Ammar, H., López, S., Andrés, S., Ranilla, M.J., Bodas, R., González, J.S.
Animal feed science and technology 2008 v.147 no.1-3 pp. 90-104
in vitro digestion, Cytisus scoparius, goats, Rosa canina, interspecific variation, antinutritional factors, Quercus pyrenaica, tannins, rumen fermentation, animal feeding, inoculum, in vitro digestibility, Cistus laurifolius, gas production (biological), sheep, pasture plants, Erica, nutritive value, kinetics, rumen fluids
To explore the hypothesis that different ruminant species may differ in their ability to digest browse forages in the rumen, two in vitro experiments were conducted using batch cultures inoculated with rumen fluid (RF) obtained from either sheep or goats fed on the same diet (alfalfa hay). In vitro dry matter digestibility (IVD) and gas production kinetics were determined for 24 samples of leaves, flowers and fruits of five browse plant species: Erica australis; Cistus laurifolius; Quercus pyrenaica; Cytisus scoparius and Rosa canina, collected at upland sited in the province of León (NW Spain) from spring to autumn. There were no IVD differences between sheep and goat RF for any of the browse plant samples. The extent of degradation in the rumen was higher (P<0.05) with goat RF for leaves and flowers of R. canina and young leaves and fruits of Q. pyrenaica, with higher values (P<0.05) with sheep RF for leaves of C. laurifolius harvested in September. Likewise, dry matter disappearance at 144h was generally higher with goat RF and differences (P<0.05) were mainly detected for leaves and flowers of R. canina.
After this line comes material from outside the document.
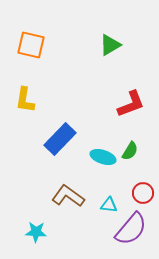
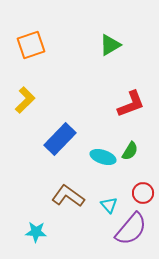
orange square: rotated 32 degrees counterclockwise
yellow L-shape: rotated 144 degrees counterclockwise
cyan triangle: rotated 42 degrees clockwise
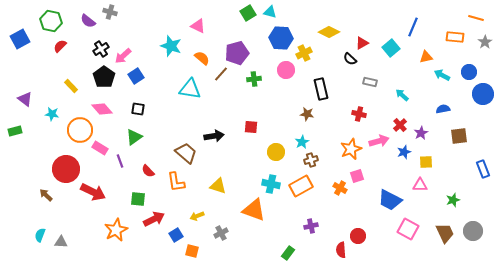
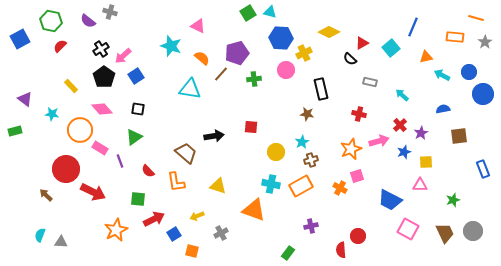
blue square at (176, 235): moved 2 px left, 1 px up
However, although statistical differences between both sources of inoculum were not consistent among and within plant species, asymptotic gas production and gas production at 24h were generally higher with sheep RF. Gas production rate was faster (P<0.05) with sheep RF only for young leaves of E. australis and C. scoparius and leaves of C. laurifolius collected in June and September; however, with goat RF higher (P<0.05) values were detected for flowers of C. laurifolius, fruits and mature leaves of Q. pyrenaica and flowers and young leaves of R. canina. Although some interspecies differences in the in vitro ruminal fermentative activity were detected in the present study, it can be concluded that when animals are fed the same diet, differences between sheep and goat rumen fluid used as source of inoculum can be considered of little nutritional significance.